/http-range-reader

Stream big files over HTTP like they’re local.

Primary LanguagePythonMIT LicenseMIT

HTTP Range Reader

CI PyPI Python License: MIT

Minimal, production-ready HTTP byte-range reader that behaves like a read-only file object. It supports 2‑chunk LRU caching, parallel prefetch, and clean random access into large remote files (think: ZIP archives, tarballs, parquet splits, ISO images) without downloading the whole object.

Python 3.9+. Transport: requests (HTTP/1.1).

Features

  • Single-file, zero-deps (runtime) except requests
  • 2-chunk LRU (current + previous) to reduce re-fetches on back-seeks
  • Background prefetch of the next chunk for smooth sequential reads
  • If-Range with ETag/Last-Modified to prevent mixing chunks after remote updates
  • Graceful fallback when servers ignore Range (200 OK)
  • Works anywhere a file-like object works (zipfile, tarfile, PIL.Image.open, etc.)

Install

pip install http-range-reader

(or use directly by copying src/http_range_reader/reader.py into your project)

Quickstart

from zipfile import ZipFile
from http_range_reader import HTTPRangeReader

url = "https://github.com/psf/requests/archive/refs/heads/main.zip"
rdr = HTTPRangeReader(url, chunk_size=1024*1024, prefetch=True)

with rdr:
    with ZipFile(rdr) as zf:
        print(len(rdr), "bytes over HTTP")
        print("first 5 entries:")
        for info in zf.infolist()[:5]:
            print("-", info.filename, info.file_size)
        data = zf.read(zf.infolist()[0].filename)
        print("read", len(data), "bytes from first member")

When to use this

  • You need random access into large objects over HTTP
  • You want to avoid full downloads and keep RAM small
  • You can rely on standard HTTP servers/CDNs that support Range requests

FAQ

Does it cache the whole file? No. It caches at most two chunks at a time.

HTTP/2 or HTTP/3? Default transport is requests (HTTP/1.1). You can swap your own transport if needed.

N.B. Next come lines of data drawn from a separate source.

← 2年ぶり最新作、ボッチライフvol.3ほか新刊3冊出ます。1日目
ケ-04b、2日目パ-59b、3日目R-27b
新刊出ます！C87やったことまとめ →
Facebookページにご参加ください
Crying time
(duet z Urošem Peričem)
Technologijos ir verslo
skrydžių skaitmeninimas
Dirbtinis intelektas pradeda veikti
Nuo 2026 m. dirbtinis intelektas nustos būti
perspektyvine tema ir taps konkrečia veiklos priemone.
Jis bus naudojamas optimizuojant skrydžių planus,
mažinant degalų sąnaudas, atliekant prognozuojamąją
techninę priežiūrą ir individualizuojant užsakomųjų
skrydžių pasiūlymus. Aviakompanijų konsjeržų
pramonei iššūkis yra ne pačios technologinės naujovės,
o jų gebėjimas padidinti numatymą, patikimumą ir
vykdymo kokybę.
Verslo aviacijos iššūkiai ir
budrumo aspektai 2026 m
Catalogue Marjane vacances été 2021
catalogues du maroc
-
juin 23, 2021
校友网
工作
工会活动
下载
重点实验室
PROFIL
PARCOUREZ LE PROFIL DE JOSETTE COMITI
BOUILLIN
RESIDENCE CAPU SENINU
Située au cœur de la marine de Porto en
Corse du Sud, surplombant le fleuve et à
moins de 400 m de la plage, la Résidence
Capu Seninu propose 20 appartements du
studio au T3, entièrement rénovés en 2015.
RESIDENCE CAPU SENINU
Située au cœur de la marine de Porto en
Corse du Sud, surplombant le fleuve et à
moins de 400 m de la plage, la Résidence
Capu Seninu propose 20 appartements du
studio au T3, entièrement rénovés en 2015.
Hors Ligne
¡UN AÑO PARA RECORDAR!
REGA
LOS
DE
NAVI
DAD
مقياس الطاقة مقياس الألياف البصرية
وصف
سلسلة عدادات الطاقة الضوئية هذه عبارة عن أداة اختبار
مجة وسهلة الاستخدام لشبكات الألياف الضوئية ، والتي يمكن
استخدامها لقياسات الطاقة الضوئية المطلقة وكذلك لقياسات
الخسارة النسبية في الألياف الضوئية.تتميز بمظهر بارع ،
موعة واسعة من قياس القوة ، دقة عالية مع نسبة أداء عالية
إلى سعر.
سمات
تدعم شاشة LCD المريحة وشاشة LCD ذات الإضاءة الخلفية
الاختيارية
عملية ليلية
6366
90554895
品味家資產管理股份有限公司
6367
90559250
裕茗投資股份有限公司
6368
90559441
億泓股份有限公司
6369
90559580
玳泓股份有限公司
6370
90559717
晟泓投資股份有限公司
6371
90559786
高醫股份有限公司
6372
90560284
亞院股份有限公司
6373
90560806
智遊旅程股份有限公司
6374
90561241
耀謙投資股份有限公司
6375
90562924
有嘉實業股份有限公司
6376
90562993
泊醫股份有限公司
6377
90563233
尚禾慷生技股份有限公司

Thread safety? Intended for single-reader usage. The internal executor is only for prefetching.

CLI demo

python -m examples.http_zip_demo --url https://github.com/psf/requests/archive/refs/heads/main.zip --list 10

Roadmap

  • Optional httpx transport (HTTP/2)
  • Adaptive prefetch sizing
  • Multi-range coalescing (multipart/byteranges) when beneficial

License

MIT